Each input file contains one test case. For each case, the first line gives a positive integer N (<=30), the total number of nodes in the binary tree. The second line gives the postorder sequence and the third line gives the inorder sequence. All the numbers in a line are separated by a space.

Output Specification:

For each test case, print in one line the level order traversal sequence of the corresponding binary tree.
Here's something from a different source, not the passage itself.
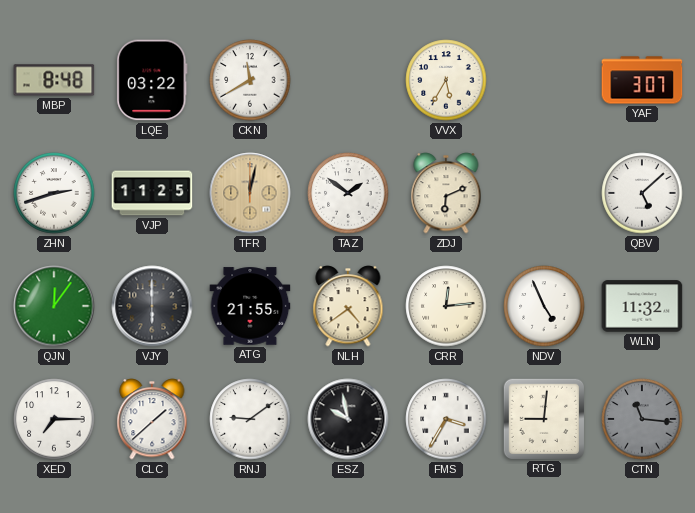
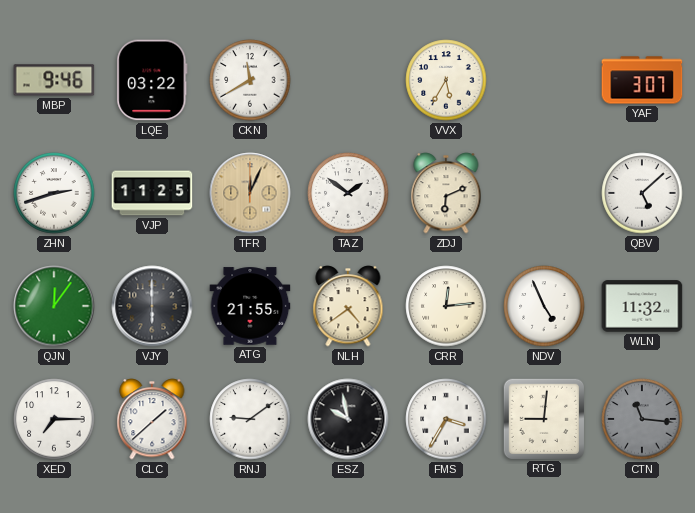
MBP: 8:48 -> 9:46
TFR: 12:02 -> 12:04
All the numbers in a line must be separated by exactly one space, and there must be no extra space at the end of the line.

Sample Input:

7

2 3 1 5 7 6 4

1 2 3 4 5 6 7

Sample Output:

4 1 6 3 5 7 2

tip

给出后序与中序遍历,要求层次遍历。

answer

#include<iostream>

#include<queue>

#define Max 33

using namespace std;

int n, back[Max], mid[Max];

//int tree[Max];

struct Node{

	int d;

	Node *l;

	Node *r;

};

Node *root;

void Print(){

	queue<Node*> q;

	q.push(root);

	while(!q.empty()){

		Node *t = q.front(); q.pop();

		if(!t->d) continue;

		if(!t->l && !t->r && q.empty()) cout<<t->d;

		else cout<<t->d<<" ";

		if(t->l) q.push(t->l);

		if(t->r) q.push(t->r);

	}

//	cout<<endl;

}

Node* DFS(int left, int right, int midLeft, int midRight){

	if(left > right) return NULL;

	Node *a = new Node();

	int num = back[right];

	int numIndex = -1;

	for(int i = midLeft; i <= midRight; i++){

		if(mid[i] == num) numIndex = i;

	}

	int lNum = numIndex - midLeft, rNum = midRight - numIndex;

	a->d = num;

	Print();

	a->l = DFS(left, left + lNum -1, numIndex - lNum, numIndex-1);

	a->r = DFS(right-rNum, right-1, numIndex+1, numIndex+rNum);

	return a;

}

int main(){

//	freopen("test.txt", "r", stdin);

	ios::sync_with_stdio(false);

	cin>>n;

	for(int i = 0; i < n; i++){

		cin>>back[i];

	}

	for(int i = 0; i < n; i++){

		cin>>mid[i];

	}

	root = new Node();

	root = DFS(0, n-1, 0, n-1);

	Print();

	return 0;

}

exprience

  • 二叉树要多写几次,就熟悉了。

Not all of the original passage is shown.